As readers of this blog are well aware, an effective anti-money laundering (AML) regime is crucial for fighting grand corruption, as well as other organized criminal activity. A key part of the AML system is the requirement that banks and other financial institutions identify suspicious transactions and file so-called suspicious activity reports (SARs) with the appropriate government agencies. This is an enormous task, given the volume of financial transactions that banks need to monitor and the challenge of identifying which of those transactions ought to be considered suspicious. Banks spend billions on AML compliance every year, and have developed complex automated systems to assist them in flagging suspect transactions, but existing systems’ ability to efficiently sort suspicious from innocent transactions is limited by the sheer complexity of the task. (False positive rates with current systems, for example, frequently top 90%.)
Many believe that artificial intelligence (AI) systems, such as those employing machine learning (ML), hold enormous promise for improving AML compliance and reducing cost. ML algorithms scrutinize vast datasets to identify patterns that can be used to fashion predictive models. In the AML context, ML algorithms identify those transaction characteristics (or complex combinations of transaction characteristics) that are associated with money laundering, and use these patterns to more efficiently and effectively identify suspicious transactions.
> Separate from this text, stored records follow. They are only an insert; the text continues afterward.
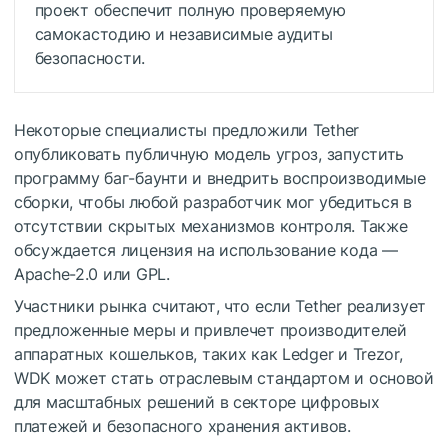
проект обеспечит полную проверяемую
самокастодию и независимые аудиты
безопасности.
Некоторые специалисты предложили Tether
опубликовать публичную модель угроз, запустить
программу баг-баунти и внедрить воспроизводимые
сборки, чтобы любой разработчик мог убедиться в
отсутствии скрытых механизмов контроля. Также
обсуждается лицензия на использование кода —
Apache-2.0 или GPL.
Участники рынка считают, что если Tether реализует
предложенные меры и привлечет производителей
аппаратных кошельков, таких как Ledger и Trezor,
WDK может стать отраслевым стандартом и основой
для масштабных решений в секторе цифровых
платежей и безопасного хранения активов.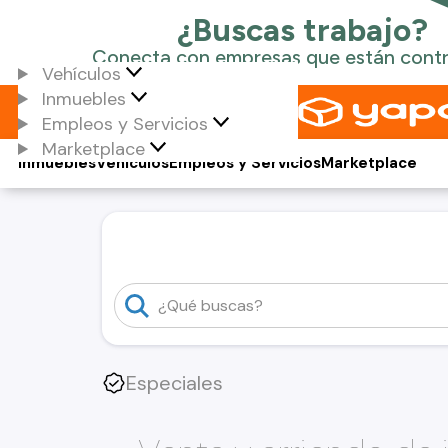
Vehículos
Inmuebles
Empleos y Servicios
Marketplace
Inmuebles
Vehículos
Empleos y Servicios
Marketplace
Especiales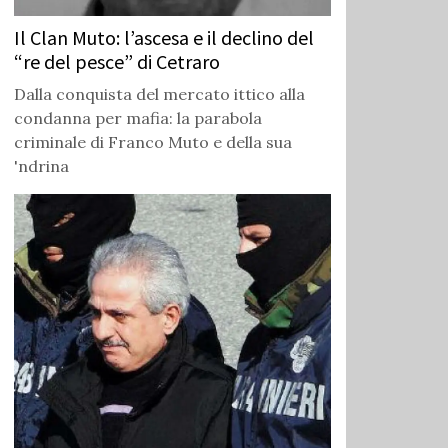
Il Clan Muto: l’ascesa e il declino del
“re del pesce” di Cetraro
Dalla conquista del mercato ittico alla
condanna per mafia: la parabola
criminale di Franco Muto e della sua
'ndrina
But some commentators have suggested reasons for skepticism, or at least caution. For example, Mayze Teitler recently wrote on this blog about a number of challenges to operationalizing AI-derived algorithms in the AML context, primarily those arising from limitations in the data on which those algorithms are based. As Mayze correctly pointed out, ML algorithms require vast datasets from which to learn, and the data demands are compounded by the relatively rarity of known money laundering cases in the existing datasets.
Despite these concerns, I am more bullish than Mayze regarding the promise of AI-based AML systems. Many of the challenges and concerns regarding the development of effective AI systems in the AML context can be overcome through the use of synthetic data.
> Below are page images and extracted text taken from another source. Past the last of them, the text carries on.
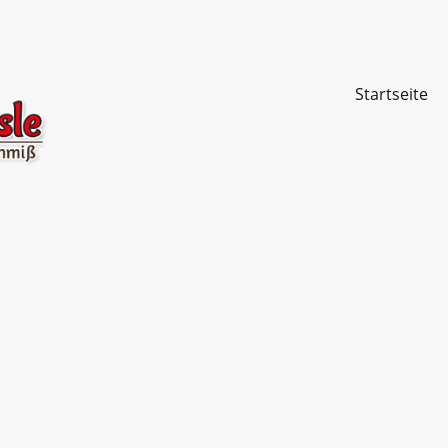
Startseite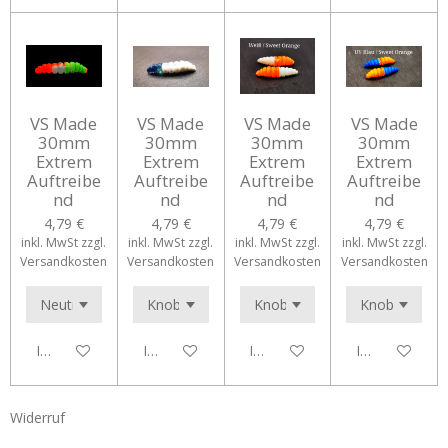
VS Made
VS Made
VS Made
VS Made
30mm
30mm
30mm
30mm
Extrem
Extrem
Extrem
Extrem
Auftreibe
Auftreibe
Auftreibe
Auftreibe
nd
nd
nd
nd
4,79 €
4,79 €
4,79 €
4,79 €
inkl. MwSt zzgl.
inkl. MwSt zzgl.
inkl. MwSt zzgl.
inkl. MwSt zzgl.
Versandkosten
Versandkosten
Versandkosten
Versandkosten
In den Warenkorb
In den Warenkorb
In den Warenkorb
In den Waren
Widerruf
Synthetic data is artificially created data based on, but distinct from, real data. Despite having “no one-to-one correspondence with” the data on which it is based, synthetic data retains the statistical properties of the original data such that analyses performed on the synthetic data yield results substantially similar to those performed on the original (real-world) data. Synthetic data is created by algorithms that first compute the intricate correlations between data fields in the real dataset, and then fashion artificial data that, though different from the real data, maintain those same correlations. As you might expect, these algorithms can be enormously complex. Further complicating matters, data synthetization often requires both a data-generating algorithm (a “generator”) as well as a purpose-built data-validating algorithm (a “discriminator”).
Synthetic data can substantially improve the datasets on which AI-based AML systems are built in three ways: anonymization, expansion, and alteration.
- First, synthetic data enables financial institutions to pool their transaction data without concern for privacy. Banks are constrained in sharing real customer data by government regulations and internal privacy policies. Simply removing customers’ names from a dataset is insufficient to ensure privacy because data can often be re-identified using ML. Entirely synthetic datasets avoid this problem because the data elements do not bear a one-to-one relationship with any real person. This level of privacy enables banks to share data, and such sharing of transaction data would give banks a larger and more comprehensive dataset on which to train their algorithms. Anonymizing the data would also make it easier for bank to partner with outside firms to develop new and better methods for detecting money laundering, because the anonymity of the data obviates the need for lengthy contractual agreements to protect privacy, cybersecurity audits, and the like.
- Second, beside enabling data pooling, synthetic data can vastly increase the size of the datasets that individual banks use to train ML algorithms, and synthetic datasets can be deliberately designed to include a disproportionate number of “positive events” (in this context, transactions that involve money laundering). For these reasons, the use of synthetic data can substantially mitigate several of the key problems that Mayze and others have identified. Synthetic data cannot be concocted from thin air, of course, so it cannot be created where there is extremely limited real data on which to base it. But when there are a sufficient number of positive events, synthetic data algorithms can fortify training data by interpolating between the known positive events—a process known as vectorization.
- Third, synthetic data can improve AML AI algorithms by tweaking the composition of the datasets on which those algorithms train in order to customize the resulting AML system. For example, if an ML model was found to under-detect suspicious transactions with specific characterizations, the model could be retrained with a synthetic dataset infused with transactions that have those characteristics and are marked as involving money laundering. In a similar way, regulators could also use synthetic datasets to test the efficacy of banks’ AML models, by seeing how well those models detect the suspicious activity with which regulators are particularly concerned when given synthetic data created by the regulators.
All that said, synthetic data has its limitations. For one thing, synthetic data is only useful to the extent that it is representative of underlying data. Current methods of synthesizing data are not perfect, and, as a result, the accuracy of analyses performed on synthetic data sometimes vary from identical analyses performed on the underlying real dataset. Nevertheless, synthetic data, though no cure-all, promises to address some of the most significant concerns about the expanded use of ML models in the AML context.